Déposé à la Chambre des communes le 21 juin 2022
Note explicative
L’article 4.2 de la Loi sur le ministère de la Justice exige que le ministre de la Justice prépare un « Énoncé concernant la Charte » pour chaque projet de loi du gouvernement afin d’éclairer le débat public et parlementaire au sujet d’un projet de loi du gouvernement. L’une des plus importantes responsabilités du ministre de la Justice est d’examiner le projet de loi afin d’évaluer l’incompatibilité avec la Charte canadienne des droits et libertés (la « Charte »). Par le dépôt d’un Énoncé concernant la Charte, le ministre partage plusieurs des considérations principales ayant informé l’examen visant à vérifier si un projet de loi est incompatible avec la Charte. L’Énoncé recense les droits et libertés garantis par la Charte susceptibles d’être touchés par un projet de loi et il explique brièvement la nature de ces répercussions, eu égard aux mesures proposées.

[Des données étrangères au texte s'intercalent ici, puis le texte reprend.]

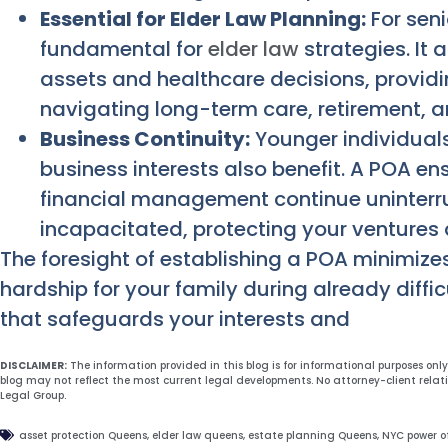
Essential for Elder Law Planning:
For seni
fundamental for
elder law
strategies. It 
assets and healthcare decisions, provid
navigating long-term care, retirement, 
Business Continuity:
Younger individuals
business interests also benefit. A POA e
financial management continue uninterr
incapacitated, protecting your ventures
The foresight of establishing a POA minimizes
hardship for your family during already diffic
that safeguards your interests and
DISCLAIMER:
The information provided in this blog is for informational purposes onl
blog may not reflect the most current legal developments. No attorney-client relat
Legal Group.
asset protection Queens
,
elder law queens
,
estate planning Queens
,
NYC power o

Un Énoncé concernant la Charte présente également les raisons pouvant justifier les restrictions qu’un projet de loi pourrait imposer aux droits et libertés garantis par la Charte. L’article premier de la Charte prévoit que ces droits et libertés peuvent être assujettis à des limites raisonnables, pourvu qu’elles soient prescrites par une règle de droit et que leurs justifications puissent se démontrer dans le cadre d’une société libre et démocratique. Cela signifie que le Parlement peut adopter des lois qui limitent les droits et libertés garantis par la Charte. Il n’y aura violation de la Charte que si la justification de ces limites ne peut être démontrée dans le cadre d’une société libre et démocratique.

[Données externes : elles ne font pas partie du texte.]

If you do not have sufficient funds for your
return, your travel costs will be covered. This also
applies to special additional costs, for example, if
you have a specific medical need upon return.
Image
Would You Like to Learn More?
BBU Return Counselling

Un Énoncé concernant la Charte vise à fournir des renseignements juridiques au public et au Parlement se rapportant aux effets possibles d’un projet de loi sur les droits et libertés dans la mesure où ces effets ne sont ni négligeables ni trop théoriques. Il ne s’agit pas d’un exposé détaillé de toutes les considérations liées à la Charte envisageables. D’autres considérations constitutionnelles pourraient également être soulevées pendant l’examen parlementaire et la modification d’un projet de loi. Un Énoncé ne constitue pas un avis juridique sur la constitutionnalité d’un projet de loi.

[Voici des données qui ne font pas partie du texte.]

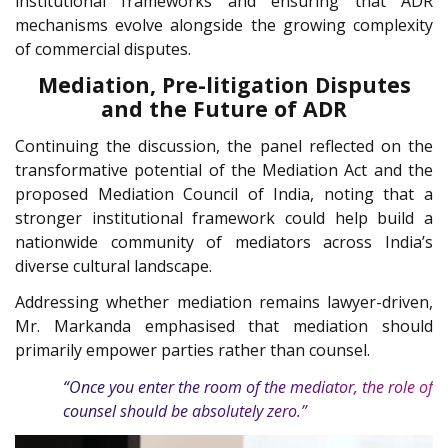
institutional frameworks and ensuring that ADR
mechanisms evolve alongside the growing complexity
of commercial disputes.
Mediation, Pre-litigation Disputes
and the Future of ADR
Continuing the discussion, the panel reflected on the
transformative potential of the Mediation Act and the
proposed Mediation Council of India, noting that a
stronger institutional framework could help build a
nationwide community of mediators across India’s
diverse cultural landscape.
Addressing whether mediation remains lawyer-driven,
Mr. Markanda emphasised that mediation should
primarily empower parties rather than counsel.
“Once you enter the room of the mediator, the role of
counsel should be absolutely zero.”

Considérations relatives à la Charte
Le ministre de la Justice a examiné le projet de loi C-20, Loi établissant la Commission d’examen et de traitement des plaintes du public et modifiant certaines lois et textes réglementaires, afin d’évaluer s’il est incompatible avec la Charte, suite à l’obligation que lui impose l’article 4.1 de la Loi sur le ministère de la Justice. Cet examen comprenait la prise en considération des objectifs et des caractéristiques du projet de loi.
Voici une analyse non exhaustive des façons par lesquelles le projet de loi C-20 est susceptible de toucher les droits et libertés garantis par la Charte. Elle est présentée en vue d’aider à éclairer le débat public et parlementaire relativement au projet de loi. Elle n’inclut pas de description exhaustive du projet de loi, mais est plutôt axée sur les éléments qui sont pertinents pour l’énoncé concernant la Charte.
Aperçu
Le projet de loi C-20 propose de créer la Commission d’examen et de traitement des plaintes du public (« la Commission »), un organisme d’examen et de traitement des plaintes indépendant amélioré pour la Gendarmerie royale du Canada (GRC) et l’Agence des services frontaliers du Canada (ASFC). Cette commission améliorée remplacerait l’organisme d’examen existant de la GRC, la Commission civile d'examen et de traitement des plaintes relatives à la GRC (CCETP).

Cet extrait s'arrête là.